:: EXERCISE INSTRUCTIONS ::
Without any pictures, retype exactly the lines that begin at the one holding "The width and" and end at the last line of the data below.

Pixel coordinate grounding data

☆ ☆ ☆ ☆ ☆

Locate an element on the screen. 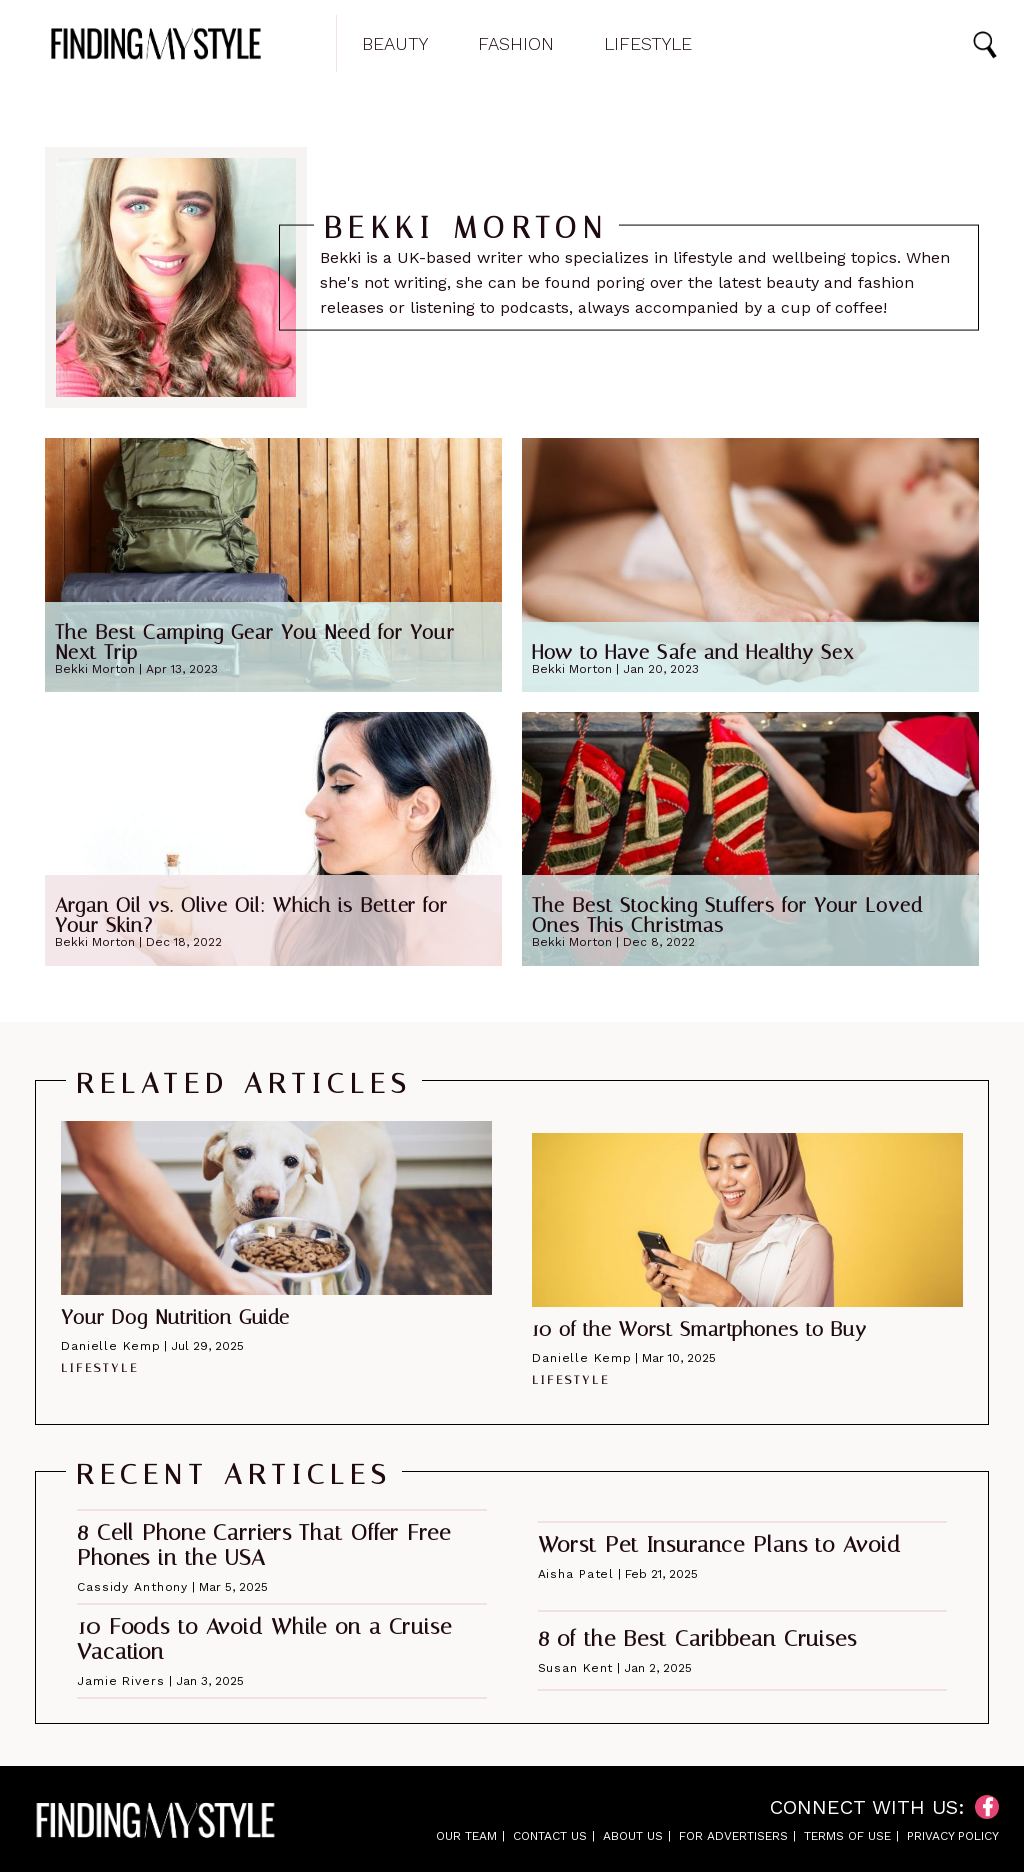  Susan Kent is located at coordinates (576, 1668).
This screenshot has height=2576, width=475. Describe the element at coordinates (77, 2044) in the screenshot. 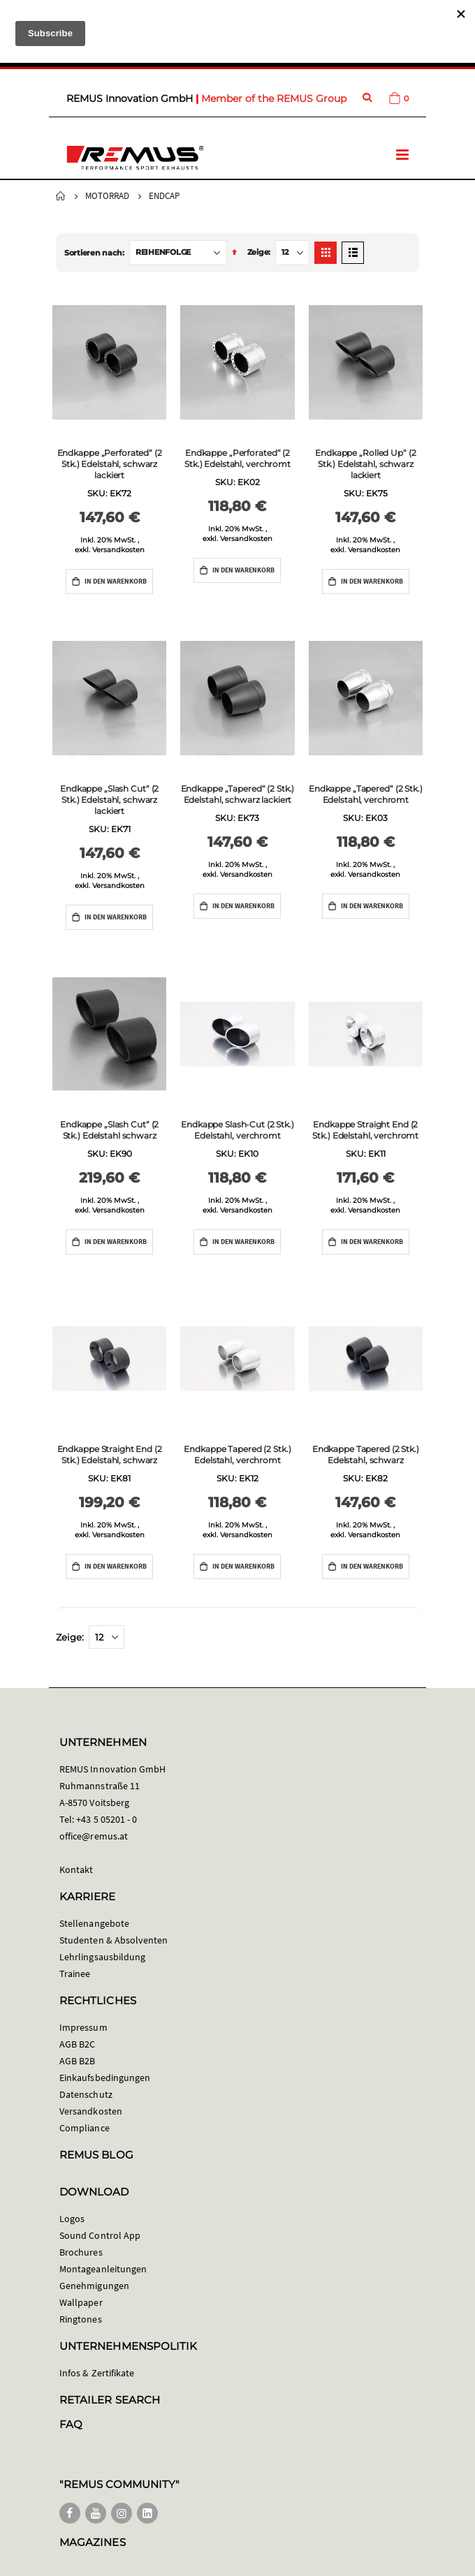

I see `AGB B2C` at that location.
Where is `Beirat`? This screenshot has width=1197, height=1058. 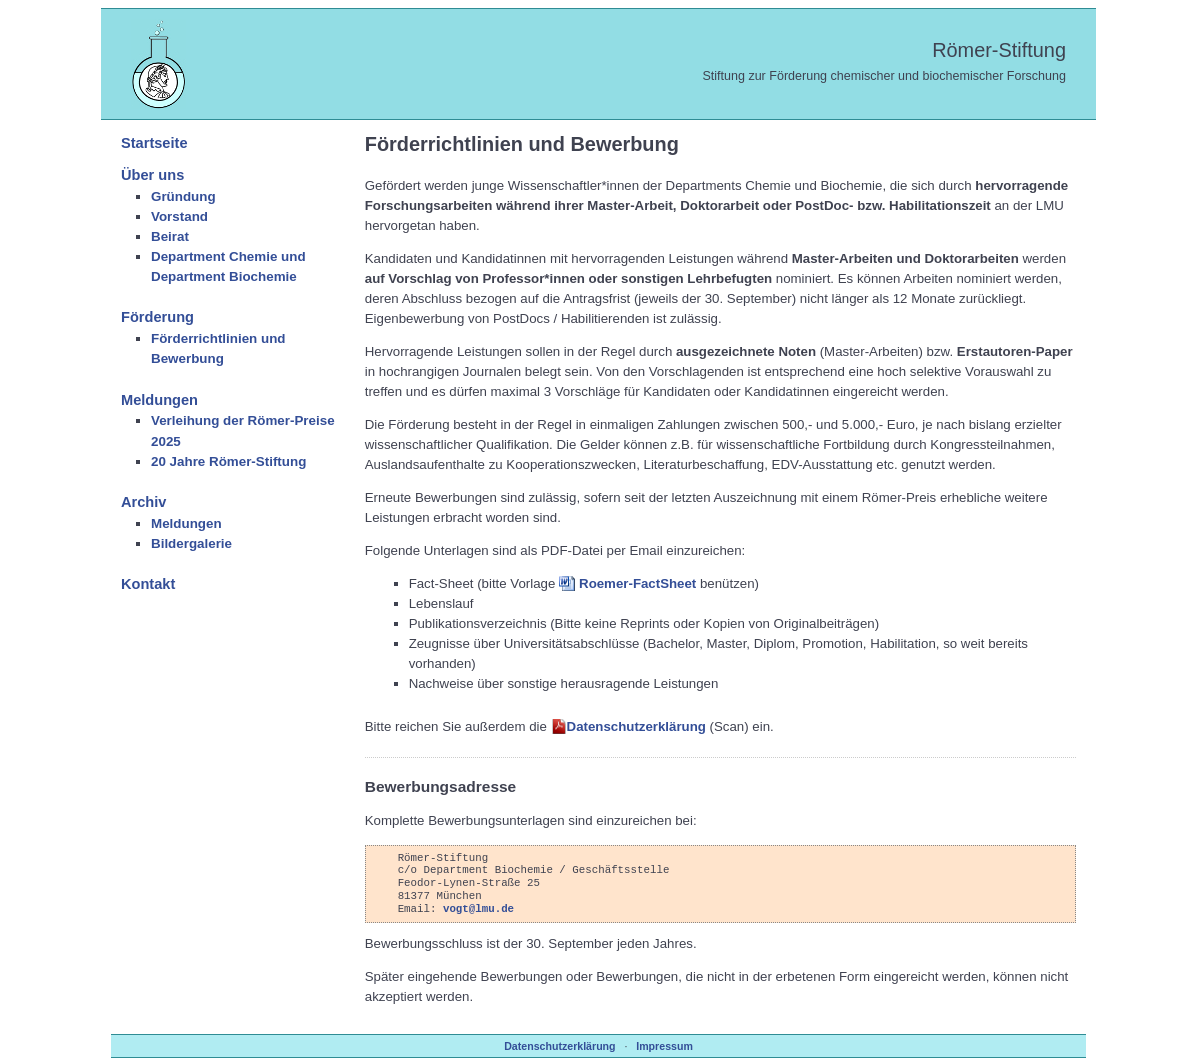 Beirat is located at coordinates (170, 236).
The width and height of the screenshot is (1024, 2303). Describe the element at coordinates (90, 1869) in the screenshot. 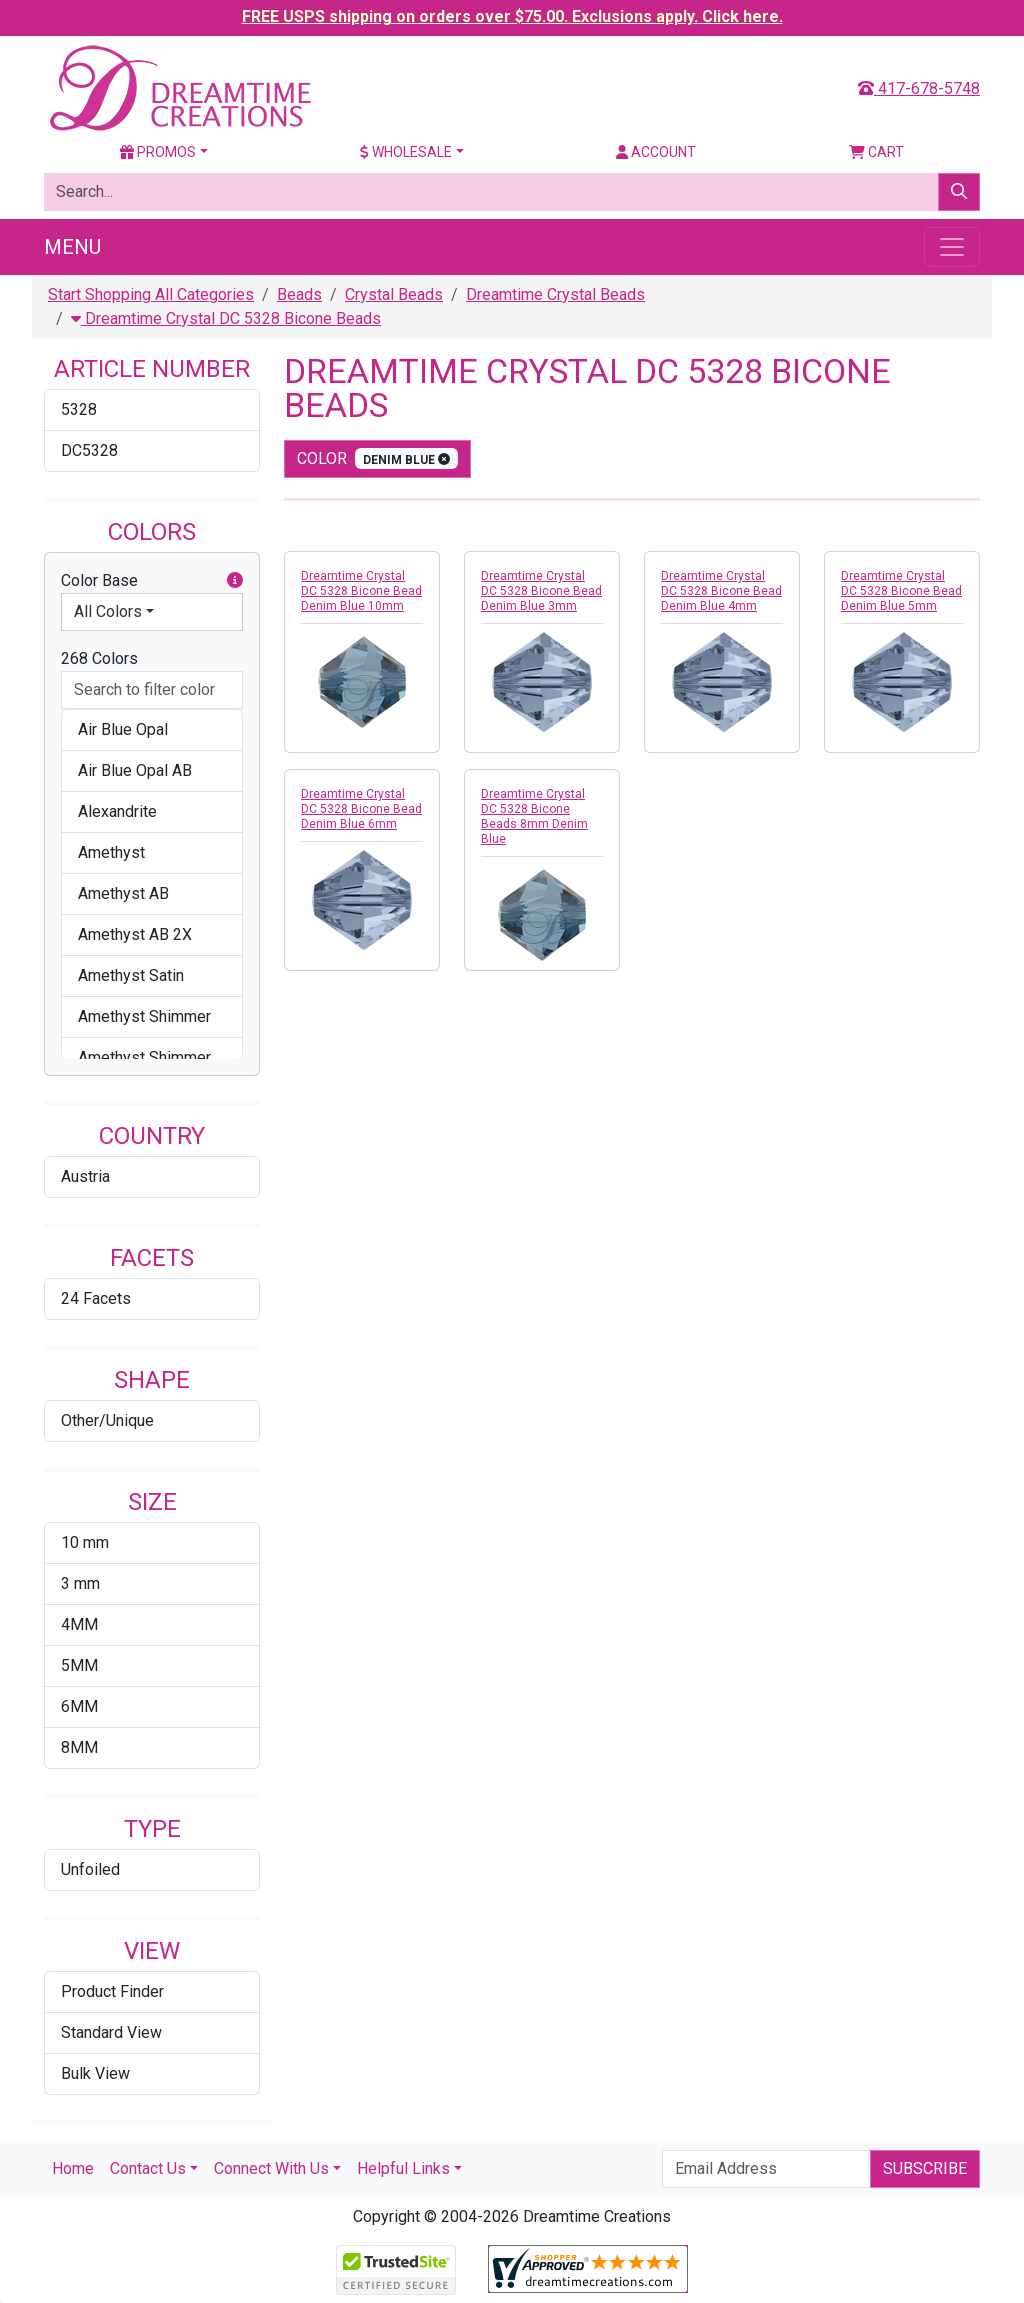

I see `Unfoiled` at that location.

☆ ☆ ☆ ☆ ☆

:: REPLY ::
The width and height of the screenshot is (1024, 2303). Describe the element at coordinates (90, 1869) in the screenshot. 

I see `Unfoiled` at that location.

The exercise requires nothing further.